Records supplied Start Marker
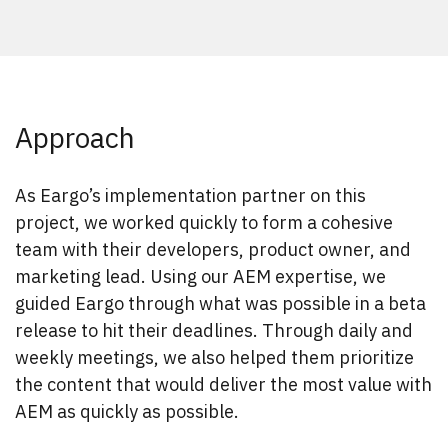
Approach
As Eargo’s implementation partner on this
project, we worked quickly to form a cohesive
team with their developers, product owner, and
marketing lead. Using our AEM expertise, we
guided Eargo through what was possible in a beta
release to hit their deadlines. Through daily and
weekly meetings, we also helped them prioritize
the content that would deliver the most value with
AEM as quickly as possible.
Records supplied End Marker
### Exercise description
Exactly reproduce each entry, but drop the pictures.

### Result below
Approach
As Eargo’s implementation partner on this
project, we worked quickly to form a cohesive
team with their developers, product owner, and
marketing lead. Using our AEM expertise, we
guided Eargo through what was possible in a beta
release to hit their deadlines. Through daily and
weekly meetings, we also helped them prioritize
the content that would deliver the most value with
AEM as quickly as possible.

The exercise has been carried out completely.